### [TASK ITEM]
What is needed is a word-for-word copy of the listing below, without pictures.

### [RECORDED DATA]

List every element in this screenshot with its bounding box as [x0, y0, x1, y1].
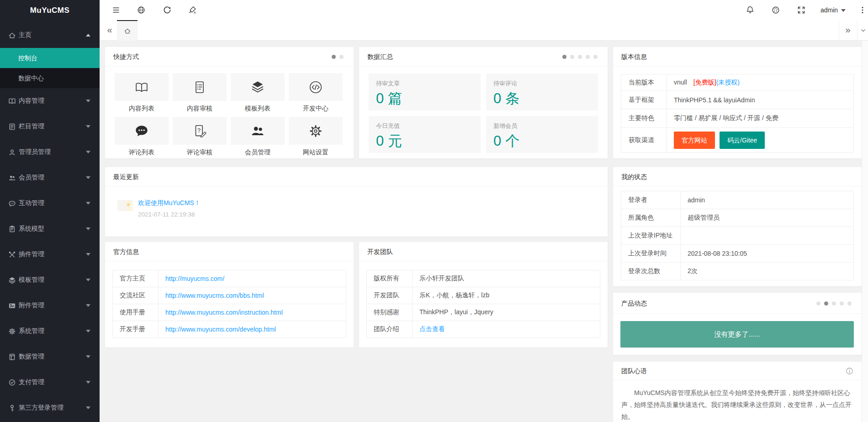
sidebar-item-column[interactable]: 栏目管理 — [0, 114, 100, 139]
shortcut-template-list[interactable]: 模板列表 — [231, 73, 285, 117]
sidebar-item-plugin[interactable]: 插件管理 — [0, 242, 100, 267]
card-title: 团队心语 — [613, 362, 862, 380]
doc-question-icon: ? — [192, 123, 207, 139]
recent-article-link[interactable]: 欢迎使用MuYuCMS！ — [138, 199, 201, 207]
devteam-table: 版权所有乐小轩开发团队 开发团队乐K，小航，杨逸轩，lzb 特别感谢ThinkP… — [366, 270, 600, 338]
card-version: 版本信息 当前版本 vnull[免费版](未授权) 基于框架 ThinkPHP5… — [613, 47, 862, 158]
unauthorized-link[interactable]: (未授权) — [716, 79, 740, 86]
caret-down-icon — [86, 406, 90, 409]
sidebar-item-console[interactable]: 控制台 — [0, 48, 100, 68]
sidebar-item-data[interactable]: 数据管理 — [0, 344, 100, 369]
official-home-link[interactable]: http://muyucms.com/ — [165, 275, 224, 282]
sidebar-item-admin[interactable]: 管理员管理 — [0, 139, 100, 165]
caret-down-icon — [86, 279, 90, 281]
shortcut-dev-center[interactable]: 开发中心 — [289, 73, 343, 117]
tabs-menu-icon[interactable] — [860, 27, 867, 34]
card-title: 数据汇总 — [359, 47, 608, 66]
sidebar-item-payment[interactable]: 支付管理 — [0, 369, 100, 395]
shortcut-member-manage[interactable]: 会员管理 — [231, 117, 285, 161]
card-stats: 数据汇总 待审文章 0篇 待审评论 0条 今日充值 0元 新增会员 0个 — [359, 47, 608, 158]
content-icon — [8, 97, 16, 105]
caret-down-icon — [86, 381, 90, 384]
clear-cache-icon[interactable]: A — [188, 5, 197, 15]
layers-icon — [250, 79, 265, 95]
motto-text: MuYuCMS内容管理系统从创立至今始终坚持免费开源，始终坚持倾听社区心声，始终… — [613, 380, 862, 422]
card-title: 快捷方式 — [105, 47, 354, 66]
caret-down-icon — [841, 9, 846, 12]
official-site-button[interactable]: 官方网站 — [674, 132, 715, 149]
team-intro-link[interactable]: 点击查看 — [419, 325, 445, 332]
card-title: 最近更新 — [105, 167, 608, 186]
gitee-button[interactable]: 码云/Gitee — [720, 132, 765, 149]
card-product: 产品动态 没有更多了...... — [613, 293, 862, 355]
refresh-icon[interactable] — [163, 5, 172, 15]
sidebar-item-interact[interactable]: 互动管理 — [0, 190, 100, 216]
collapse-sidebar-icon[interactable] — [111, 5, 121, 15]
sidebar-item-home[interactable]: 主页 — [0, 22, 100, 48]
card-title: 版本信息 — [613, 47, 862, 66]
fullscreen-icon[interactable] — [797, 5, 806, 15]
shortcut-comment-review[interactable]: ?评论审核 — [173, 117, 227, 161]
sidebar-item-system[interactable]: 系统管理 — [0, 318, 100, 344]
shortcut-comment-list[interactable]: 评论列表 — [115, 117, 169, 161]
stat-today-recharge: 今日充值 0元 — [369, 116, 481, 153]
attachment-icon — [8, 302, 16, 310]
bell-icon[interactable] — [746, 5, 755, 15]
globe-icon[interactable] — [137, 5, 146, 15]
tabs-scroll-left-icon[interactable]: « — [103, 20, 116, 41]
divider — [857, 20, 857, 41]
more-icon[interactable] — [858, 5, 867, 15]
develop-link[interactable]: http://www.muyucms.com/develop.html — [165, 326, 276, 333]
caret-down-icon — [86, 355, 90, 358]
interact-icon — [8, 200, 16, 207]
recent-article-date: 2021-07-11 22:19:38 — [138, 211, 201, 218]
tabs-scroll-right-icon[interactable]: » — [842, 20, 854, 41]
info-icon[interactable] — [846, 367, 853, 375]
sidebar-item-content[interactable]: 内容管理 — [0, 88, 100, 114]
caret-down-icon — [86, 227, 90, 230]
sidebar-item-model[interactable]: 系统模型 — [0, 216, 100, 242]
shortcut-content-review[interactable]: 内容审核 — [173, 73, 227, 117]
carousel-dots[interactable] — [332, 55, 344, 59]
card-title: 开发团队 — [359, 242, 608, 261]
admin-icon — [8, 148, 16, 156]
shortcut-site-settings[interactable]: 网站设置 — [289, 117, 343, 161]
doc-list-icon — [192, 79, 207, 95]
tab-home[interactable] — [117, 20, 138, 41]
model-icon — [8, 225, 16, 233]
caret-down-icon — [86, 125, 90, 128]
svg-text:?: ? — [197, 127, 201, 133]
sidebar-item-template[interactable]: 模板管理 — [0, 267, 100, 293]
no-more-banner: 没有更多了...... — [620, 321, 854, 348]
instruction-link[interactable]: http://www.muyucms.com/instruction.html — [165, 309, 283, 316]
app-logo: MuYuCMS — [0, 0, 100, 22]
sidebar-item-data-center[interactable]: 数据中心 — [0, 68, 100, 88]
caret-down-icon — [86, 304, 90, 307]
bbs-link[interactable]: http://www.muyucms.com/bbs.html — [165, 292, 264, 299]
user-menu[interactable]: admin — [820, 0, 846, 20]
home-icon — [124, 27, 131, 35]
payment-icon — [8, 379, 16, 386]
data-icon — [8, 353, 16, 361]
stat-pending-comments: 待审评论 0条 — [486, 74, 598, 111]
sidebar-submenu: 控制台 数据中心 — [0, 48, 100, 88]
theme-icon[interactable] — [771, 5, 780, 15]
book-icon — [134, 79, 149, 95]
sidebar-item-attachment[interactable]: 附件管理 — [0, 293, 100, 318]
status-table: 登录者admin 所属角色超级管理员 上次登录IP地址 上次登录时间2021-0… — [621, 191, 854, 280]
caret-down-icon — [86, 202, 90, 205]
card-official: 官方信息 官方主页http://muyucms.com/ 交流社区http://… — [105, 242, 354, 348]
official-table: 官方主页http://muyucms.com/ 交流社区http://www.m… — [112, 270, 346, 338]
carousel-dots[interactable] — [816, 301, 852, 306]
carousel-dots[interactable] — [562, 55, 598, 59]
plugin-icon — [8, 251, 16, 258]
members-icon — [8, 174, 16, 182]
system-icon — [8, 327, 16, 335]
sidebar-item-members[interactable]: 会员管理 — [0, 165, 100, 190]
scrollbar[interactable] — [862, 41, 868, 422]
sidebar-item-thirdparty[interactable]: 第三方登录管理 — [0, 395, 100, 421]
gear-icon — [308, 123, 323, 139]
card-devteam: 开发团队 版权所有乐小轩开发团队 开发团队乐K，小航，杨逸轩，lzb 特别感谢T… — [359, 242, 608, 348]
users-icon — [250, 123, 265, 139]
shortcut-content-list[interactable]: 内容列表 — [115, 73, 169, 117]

### [FINISHED TASK]
List every element in this screenshot with its bounding box as [x0, y0, x1, y1].
sidebar-item-column[interactable]: 栏目管理 — [0, 114, 100, 139]
shortcut-template-list[interactable]: 模板列表 — [231, 73, 285, 117]
sidebar-item-plugin[interactable]: 插件管理 — [0, 242, 100, 267]
card-title: 团队心语 — [613, 362, 862, 380]
doc-question-icon: ? — [192, 123, 207, 139]
recent-article-link[interactable]: 欢迎使用MuYuCMS！ — [138, 199, 201, 207]
devteam-table: 版权所有乐小轩开发团队 开发团队乐K，小航，杨逸轩，lzb 特别感谢ThinkP… — [366, 270, 600, 338]
card-version: 版本信息 当前版本 vnull[免费版](未授权) 基于框架 ThinkPHP5… — [613, 47, 862, 158]
unauthorized-link[interactable]: (未授权) — [716, 79, 740, 86]
caret-down-icon — [86, 406, 90, 409]
sidebar-item-console[interactable]: 控制台 — [0, 48, 100, 68]
sidebar-item-data[interactable]: 数据管理 — [0, 344, 100, 369]
official-home-link[interactable]: http://muyucms.com/ — [165, 275, 224, 282]
sidebar-item-admin[interactable]: 管理员管理 — [0, 139, 100, 165]
caret-down-icon — [86, 279, 90, 281]
shortcut-dev-center[interactable]: 开发中心 — [289, 73, 343, 117]
tabs-menu-icon[interactable] — [860, 27, 867, 34]
card-title: 数据汇总 — [359, 47, 608, 66]
sidebar-item-payment[interactable]: 支付管理 — [0, 369, 100, 395]
shortcut-member-manage[interactable]: 会员管理 — [231, 117, 285, 161]
card-stats: 数据汇总 待审文章 0篇 待审评论 0条 今日充值 0元 新增会员 0个 — [359, 47, 608, 158]
content-icon — [8, 97, 16, 105]
caret-down-icon — [86, 381, 90, 384]
clear-cache-icon[interactable]: A — [188, 5, 197, 15]
layers-icon — [250, 79, 265, 95]
motto-text: MuYuCMS内容管理系统从创立至今始终坚持免费开源，始终坚持倾听社区心声，始终… — [613, 380, 862, 422]
card-title: 快捷方式 — [105, 47, 354, 66]
caret-down-icon — [841, 9, 846, 12]
official-site-button[interactable]: 官方网站 — [674, 132, 715, 149]
team-intro-link[interactable]: 点击查看 — [419, 325, 445, 332]
card-title: 最近更新 — [105, 167, 608, 186]
gitee-button[interactable]: 码云/Gitee — [720, 132, 765, 149]
card-product: 产品动态 没有更多了...... — [613, 293, 862, 355]
refresh-icon[interactable] — [163, 5, 172, 15]
sidebar-item-interact[interactable]: 互动管理 — [0, 190, 100, 216]
collapse-sidebar-icon[interactable] — [111, 5, 121, 15]
sidebar-item-home[interactable]: 主页 — [0, 22, 100, 48]
card-title: 版本信息 — [613, 47, 862, 66]
fullscreen-icon[interactable] — [797, 5, 806, 15]
shortcut-comment-review[interactable]: ?评论审核 — [173, 117, 227, 161]
sidebar-item-system[interactable]: 系统管理 — [0, 318, 100, 344]
shortcut-comment-list[interactable]: 评论列表 — [115, 117, 169, 161]
stat-today-recharge: 今日充值 0元 — [369, 116, 481, 153]
attachment-icon — [8, 302, 16, 310]
bell-icon[interactable] — [746, 5, 755, 15]
globe-icon[interactable] — [137, 5, 146, 15]
tabs-scroll-left-icon[interactable]: « — [103, 20, 116, 41]
divider — [857, 20, 857, 41]
more-icon[interactable] — [858, 5, 867, 15]
develop-link[interactable]: http://www.muyucms.com/develop.html — [165, 326, 276, 333]
caret-down-icon — [86, 355, 90, 358]
interact-icon — [8, 200, 16, 207]
recent-article-date: 2021-07-11 22:19:38 — [138, 211, 201, 218]
tabs-scroll-right-icon[interactable]: » — [842, 20, 854, 41]
info-icon[interactable] — [846, 367, 853, 375]
sidebar-item-content[interactable]: 内容管理 — [0, 88, 100, 114]
caret-down-icon — [86, 227, 90, 230]
sidebar-item-model[interactable]: 系统模型 — [0, 216, 100, 242]
shortcut-content-review[interactable]: 内容审核 — [173, 73, 227, 117]
carousel-dots[interactable] — [332, 55, 344, 59]
card-title: 开发团队 — [359, 242, 608, 261]
admin-icon — [8, 148, 16, 156]
shortcut-site-settings[interactable]: 网站设置 — [289, 117, 343, 161]
doc-list-icon — [192, 79, 207, 95]
tab-home[interactable] — [117, 20, 138, 41]
model-icon — [8, 225, 16, 233]
caret-down-icon — [86, 125, 90, 128]
svg-text:?: ? — [197, 127, 201, 133]
sidebar-item-template[interactable]: 模板管理 — [0, 267, 100, 293]
no-more-banner: 没有更多了...... — [620, 321, 854, 348]
instruction-link[interactable]: http://www.muyucms.com/instruction.html — [165, 309, 283, 316]
app-logo: MuYuCMS — [0, 0, 100, 22]
sidebar-item-data-center[interactable]: 数据中心 — [0, 68, 100, 88]
caret-down-icon — [86, 304, 90, 307]
bbs-link[interactable]: http://www.muyucms.com/bbs.html — [165, 292, 264, 299]
user-menu[interactable]: admin — [820, 0, 846, 20]
home-icon — [124, 27, 131, 35]
payment-icon — [8, 379, 16, 386]
data-icon — [8, 353, 16, 361]
stat-pending-comments: 待审评论 0条 — [486, 74, 598, 111]
sidebar-submenu: 控制台 数据中心 — [0, 48, 100, 88]
theme-icon[interactable] — [771, 5, 780, 15]
book-icon — [134, 79, 149, 95]
sidebar-item-attachment[interactable]: 附件管理 — [0, 293, 100, 318]
status-table: 登录者admin 所属角色超级管理员 上次登录IP地址 上次登录时间2021-0… — [621, 191, 854, 280]
caret-down-icon — [86, 202, 90, 205]
card-official: 官方信息 官方主页http://muyucms.com/ 交流社区http://… — [105, 242, 354, 348]
official-table: 官方主页http://muyucms.com/ 交流社区http://www.m… — [112, 270, 346, 338]
carousel-dots[interactable] — [816, 301, 852, 306]
carousel-dots[interactable] — [562, 55, 598, 59]
plugin-icon — [8, 251, 16, 258]
members-icon — [8, 174, 16, 182]
system-icon — [8, 327, 16, 335]
sidebar-item-members[interactable]: 会员管理 — [0, 165, 100, 190]
scrollbar[interactable] — [862, 41, 868, 422]
sidebar-item-thirdparty[interactable]: 第三方登录管理 — [0, 395, 100, 421]
gear-icon — [308, 123, 323, 139]
card-devteam: 开发团队 版权所有乐小轩开发团队 开发团队乐K，小航，杨逸轩，lzb 特别感谢T… — [359, 242, 608, 348]
users-icon — [250, 123, 265, 139]
shortcut-content-list[interactable]: 内容列表 — [115, 73, 169, 117]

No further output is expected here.